[Saved entries]
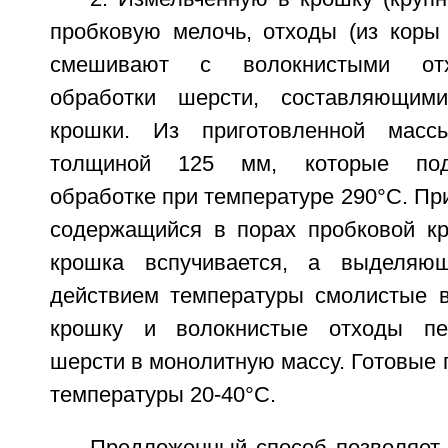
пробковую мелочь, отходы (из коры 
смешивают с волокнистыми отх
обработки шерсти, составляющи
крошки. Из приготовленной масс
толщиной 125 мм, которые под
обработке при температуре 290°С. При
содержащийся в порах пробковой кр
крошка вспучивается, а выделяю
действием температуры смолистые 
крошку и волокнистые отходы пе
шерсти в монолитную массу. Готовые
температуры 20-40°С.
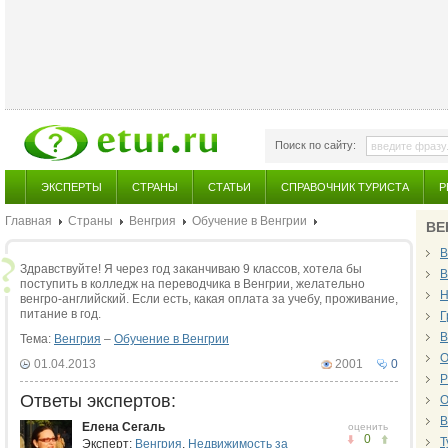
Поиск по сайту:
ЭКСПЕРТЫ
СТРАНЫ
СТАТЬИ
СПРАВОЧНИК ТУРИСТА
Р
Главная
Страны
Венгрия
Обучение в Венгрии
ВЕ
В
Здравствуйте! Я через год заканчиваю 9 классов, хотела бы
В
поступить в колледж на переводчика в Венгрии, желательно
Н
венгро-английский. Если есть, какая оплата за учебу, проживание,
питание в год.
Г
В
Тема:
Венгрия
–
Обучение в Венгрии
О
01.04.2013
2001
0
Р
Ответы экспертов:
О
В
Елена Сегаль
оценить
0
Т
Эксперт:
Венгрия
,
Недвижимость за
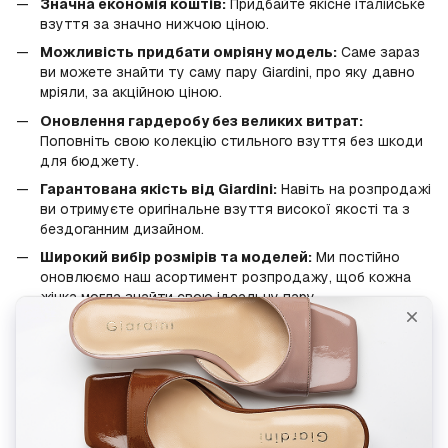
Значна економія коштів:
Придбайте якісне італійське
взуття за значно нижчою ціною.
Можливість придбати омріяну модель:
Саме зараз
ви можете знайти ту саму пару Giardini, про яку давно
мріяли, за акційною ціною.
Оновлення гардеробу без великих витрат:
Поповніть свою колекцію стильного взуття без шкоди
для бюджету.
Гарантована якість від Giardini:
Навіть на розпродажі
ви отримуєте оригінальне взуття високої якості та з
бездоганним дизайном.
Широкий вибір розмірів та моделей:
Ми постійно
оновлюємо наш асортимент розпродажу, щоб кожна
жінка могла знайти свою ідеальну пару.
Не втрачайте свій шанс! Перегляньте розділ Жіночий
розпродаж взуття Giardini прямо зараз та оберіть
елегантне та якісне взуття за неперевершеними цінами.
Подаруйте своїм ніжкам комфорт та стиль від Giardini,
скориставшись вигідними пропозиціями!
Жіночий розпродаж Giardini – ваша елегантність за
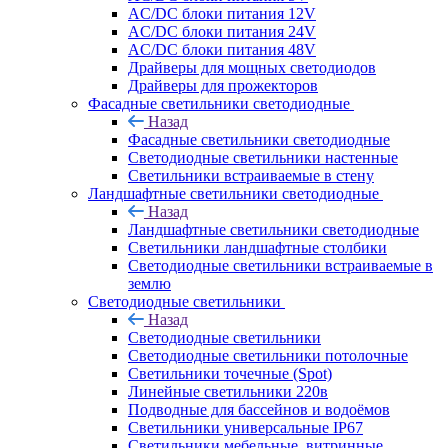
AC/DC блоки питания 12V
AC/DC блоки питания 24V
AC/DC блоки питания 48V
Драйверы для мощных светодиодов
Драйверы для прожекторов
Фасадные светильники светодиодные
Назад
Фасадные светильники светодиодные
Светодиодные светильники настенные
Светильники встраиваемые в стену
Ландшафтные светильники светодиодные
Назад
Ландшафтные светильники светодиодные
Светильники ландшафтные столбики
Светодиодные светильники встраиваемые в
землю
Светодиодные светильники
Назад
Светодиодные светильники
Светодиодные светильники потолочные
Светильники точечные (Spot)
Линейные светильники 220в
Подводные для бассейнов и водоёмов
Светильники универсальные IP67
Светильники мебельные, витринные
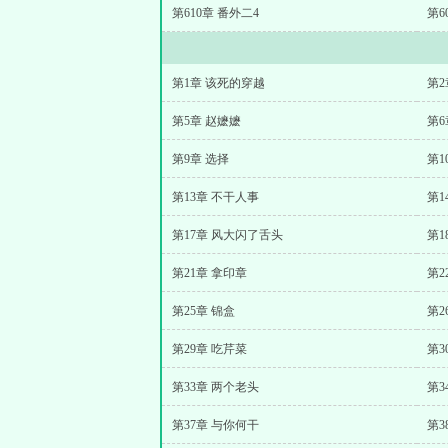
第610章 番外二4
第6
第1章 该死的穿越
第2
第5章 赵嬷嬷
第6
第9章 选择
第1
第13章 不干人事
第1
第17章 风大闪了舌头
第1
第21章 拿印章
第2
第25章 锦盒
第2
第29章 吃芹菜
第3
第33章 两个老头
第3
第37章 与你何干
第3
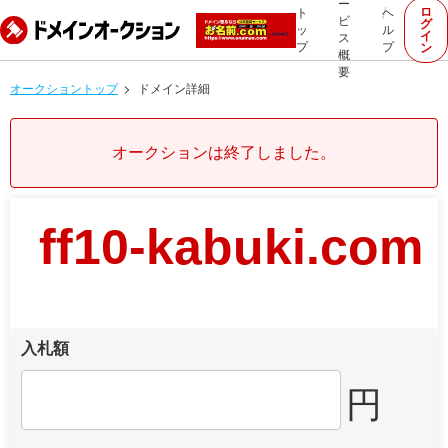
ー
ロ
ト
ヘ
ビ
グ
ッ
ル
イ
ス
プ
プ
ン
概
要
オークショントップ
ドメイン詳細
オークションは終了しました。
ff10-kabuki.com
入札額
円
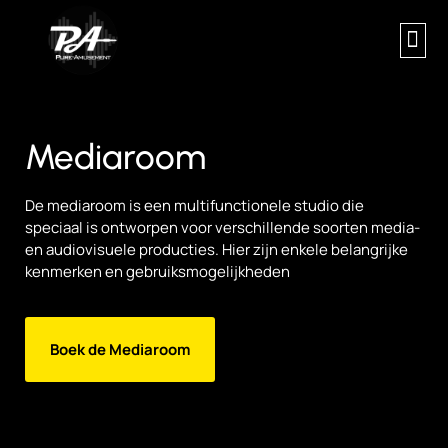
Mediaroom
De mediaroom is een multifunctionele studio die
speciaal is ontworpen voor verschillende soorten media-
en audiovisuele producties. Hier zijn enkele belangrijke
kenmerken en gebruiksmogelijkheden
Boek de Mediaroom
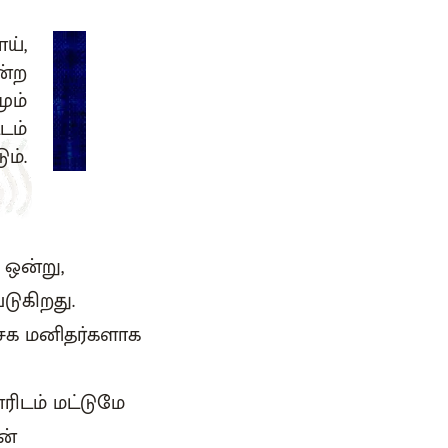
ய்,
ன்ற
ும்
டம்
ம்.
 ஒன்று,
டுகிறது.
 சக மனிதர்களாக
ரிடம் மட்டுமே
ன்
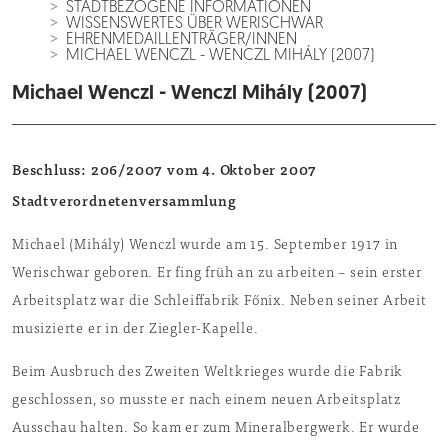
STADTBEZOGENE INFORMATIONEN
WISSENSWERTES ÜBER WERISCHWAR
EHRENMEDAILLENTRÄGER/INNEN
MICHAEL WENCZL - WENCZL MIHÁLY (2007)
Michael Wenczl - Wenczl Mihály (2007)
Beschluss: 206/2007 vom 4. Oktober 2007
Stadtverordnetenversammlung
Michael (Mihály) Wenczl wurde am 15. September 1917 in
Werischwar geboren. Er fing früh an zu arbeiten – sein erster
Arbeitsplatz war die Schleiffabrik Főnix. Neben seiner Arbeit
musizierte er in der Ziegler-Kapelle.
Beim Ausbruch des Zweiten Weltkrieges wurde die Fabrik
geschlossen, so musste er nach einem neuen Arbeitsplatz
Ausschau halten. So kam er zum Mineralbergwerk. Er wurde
---
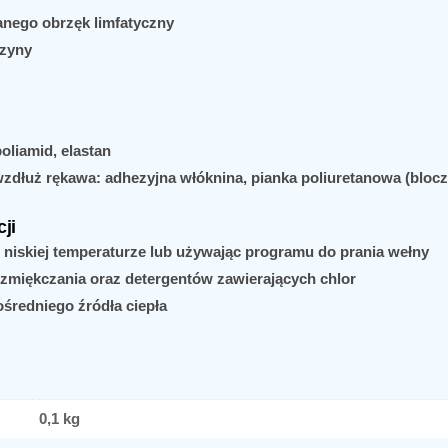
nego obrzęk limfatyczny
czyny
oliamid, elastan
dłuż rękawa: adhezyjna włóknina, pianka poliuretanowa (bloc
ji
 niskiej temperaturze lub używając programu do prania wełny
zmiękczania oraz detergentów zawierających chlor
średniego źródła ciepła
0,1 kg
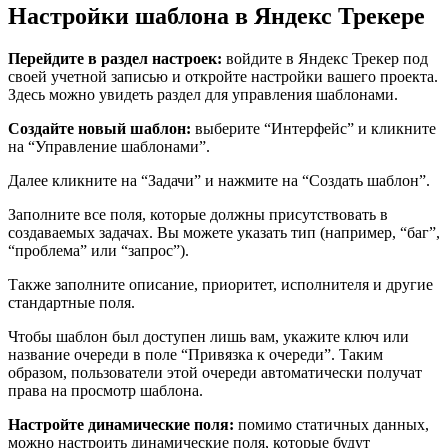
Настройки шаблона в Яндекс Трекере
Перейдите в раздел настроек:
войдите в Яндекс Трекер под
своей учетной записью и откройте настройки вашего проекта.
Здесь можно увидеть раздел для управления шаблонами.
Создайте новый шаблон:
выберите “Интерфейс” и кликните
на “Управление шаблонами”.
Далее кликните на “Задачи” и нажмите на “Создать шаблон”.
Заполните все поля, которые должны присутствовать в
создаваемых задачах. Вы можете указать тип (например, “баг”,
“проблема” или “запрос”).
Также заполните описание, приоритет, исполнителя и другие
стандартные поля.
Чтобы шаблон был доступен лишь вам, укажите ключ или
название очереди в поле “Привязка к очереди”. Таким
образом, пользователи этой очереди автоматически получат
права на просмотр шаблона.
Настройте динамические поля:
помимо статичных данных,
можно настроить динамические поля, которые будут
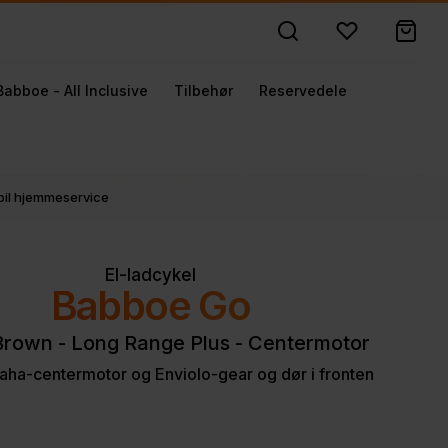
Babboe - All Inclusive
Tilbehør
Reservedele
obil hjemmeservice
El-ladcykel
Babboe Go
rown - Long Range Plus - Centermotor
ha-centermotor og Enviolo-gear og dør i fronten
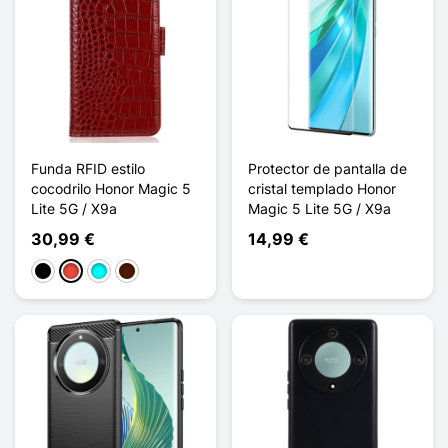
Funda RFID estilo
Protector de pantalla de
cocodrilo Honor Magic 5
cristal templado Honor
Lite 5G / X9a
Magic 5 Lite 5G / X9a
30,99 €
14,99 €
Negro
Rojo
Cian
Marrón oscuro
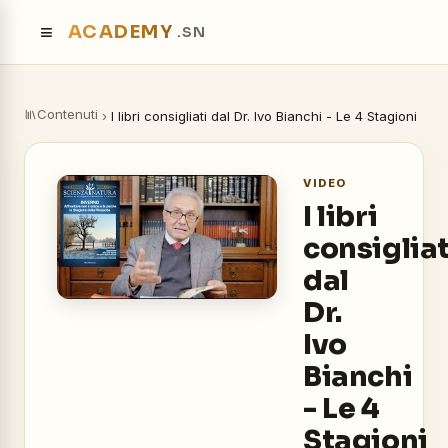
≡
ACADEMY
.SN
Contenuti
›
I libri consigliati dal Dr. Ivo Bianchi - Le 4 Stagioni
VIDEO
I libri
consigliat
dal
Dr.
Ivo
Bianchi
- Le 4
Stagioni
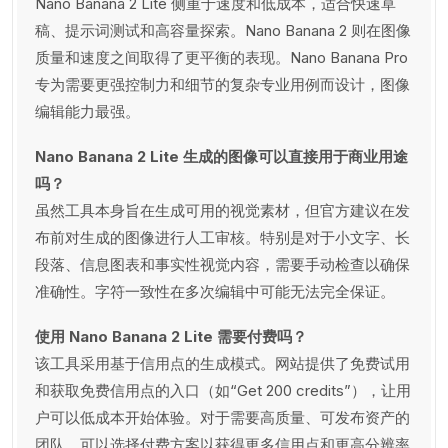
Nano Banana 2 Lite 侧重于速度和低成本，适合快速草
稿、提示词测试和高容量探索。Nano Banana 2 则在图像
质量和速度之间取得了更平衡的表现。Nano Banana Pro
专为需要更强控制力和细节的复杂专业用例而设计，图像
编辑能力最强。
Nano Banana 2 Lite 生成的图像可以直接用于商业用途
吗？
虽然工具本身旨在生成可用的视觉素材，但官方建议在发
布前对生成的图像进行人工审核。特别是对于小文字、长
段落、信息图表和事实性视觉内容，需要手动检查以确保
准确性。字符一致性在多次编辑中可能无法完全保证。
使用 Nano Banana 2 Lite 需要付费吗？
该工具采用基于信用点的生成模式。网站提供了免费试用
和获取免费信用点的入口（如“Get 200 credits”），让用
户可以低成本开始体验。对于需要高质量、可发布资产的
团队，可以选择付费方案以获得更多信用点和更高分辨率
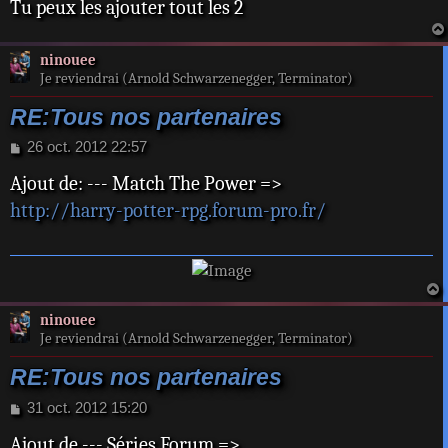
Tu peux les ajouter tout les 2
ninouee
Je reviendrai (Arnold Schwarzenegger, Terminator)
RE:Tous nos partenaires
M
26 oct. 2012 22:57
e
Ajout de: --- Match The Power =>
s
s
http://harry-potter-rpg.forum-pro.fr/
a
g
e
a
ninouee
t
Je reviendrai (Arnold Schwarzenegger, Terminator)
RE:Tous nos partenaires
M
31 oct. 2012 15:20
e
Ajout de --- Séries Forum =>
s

## DIRECTIONS FOR THIS TASK
Look for the string "взуття" in the data above and return every line that has it.

## RESULT BELOW
взуття за значно нижчою ціною.
Поповніть свою колекцію стильного взуття без шкоди
ви отримуєте оригінальне взуття високої якості та з
розпродаж взуття Giardini прямо зараз та оберіть
елегантне та якісне взуття за неперевершеними цінами.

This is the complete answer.